Video Processing Workflow
In Savant every frame passes certain processing stages which you have to understand. These stages are inspired by DeepStream’s internals and there is no simple way to hack them in a different way.
Those stages are (see the image below):
decoding (3);
scaling to a common resolution (mandatory) (4);
adding commonly-specified paddings (optional) (4);
multiplexing (4-5);
processing (6);
drawing (optional) (6);
de-multiplexing (7, 8);
encoding (9).
Discuss them in details.
Decoding
Nvidia supports very fast hardware-accelerated decoding for several video/image codecs. The dedicated NVDEC device performs the task at speed higher than 1000 FPS for FullHD. You must consider using Savant with those codecs which have hardware support. We currently support several source formats for the frames. The framework automatically understands the formats; you may simultaneously feed the module with streams in different codecs.
Raw RGBA is a slow representation as it requires extensive data transfers over PCI-E and network, leading to decreased performance.
Hardware-accelerated with NVDEC, preferred to be used:
H264
: default;HEVC/H265
: preferred (performance, bandwidth);MJPEG
,JPEG
: when image streams or USB/CSI-cams are used.

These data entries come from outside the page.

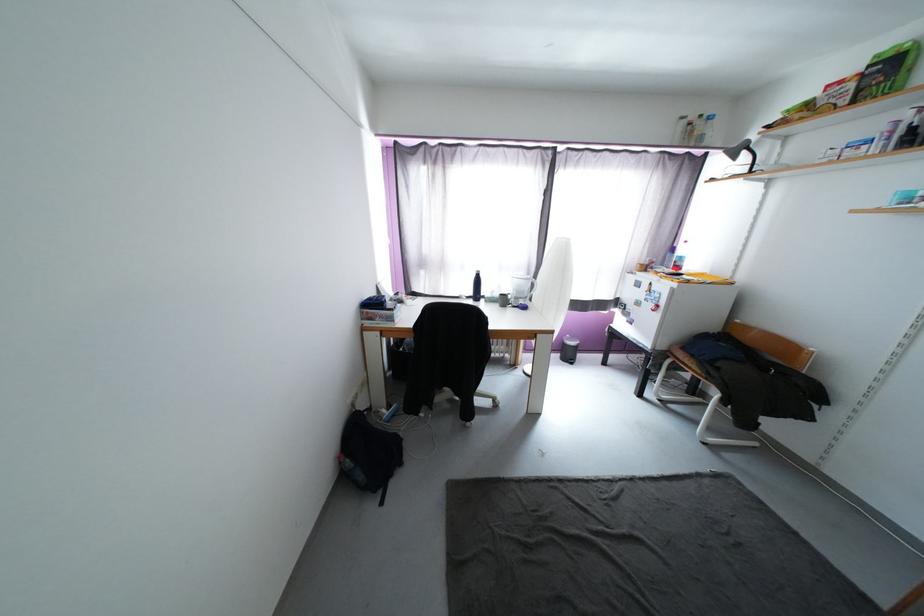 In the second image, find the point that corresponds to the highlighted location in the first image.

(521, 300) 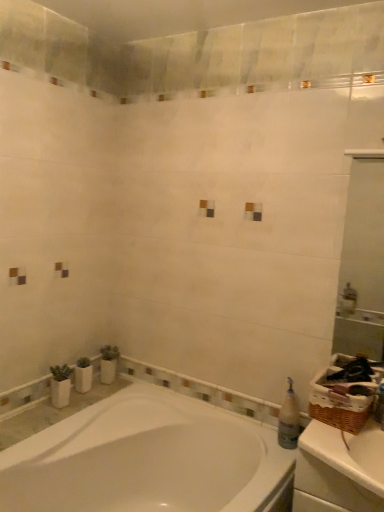 Question: Is white glossy bathtub at lower left completely or partially outside of white matte counter top at right?

Choices:
 (A) yes
 (B) no

Answer: (A)

Question: Is white glossy bathtub at lower left facing towards white matte counter top at right?

Choices:
 (A) no
 (B) yes

Answer: (A)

Software-decoded (not recommended to use):
PNG
: fallback for compatibility purposes.
Scaling to a Common Resolution
The pipeline will scale all streams to the configured resolution.
This is a crucial topic. The pipeline is always configured to run on common resolution. It means that every stream handled by a certain pipeline instance is always scaled to the common resolution configured for the pipeline instance, no matter what its input resolution was.
If you need different streams to be handled on different resolutions, you have to launch several pipelines configuring each pipeline to use a resolution acceptable for streams processed by that pipeline.
# base module parameters
parameters:
# pipeline processing frame parameters
frame:
width: 1280
height: 720
Let us consider the following examples:
Case 1: No Output Footage
You have 10 cams of FullHD and 15 cams of HD resolution. You don’t need the outgoing video at all, all your models are fine to work with HD resolution.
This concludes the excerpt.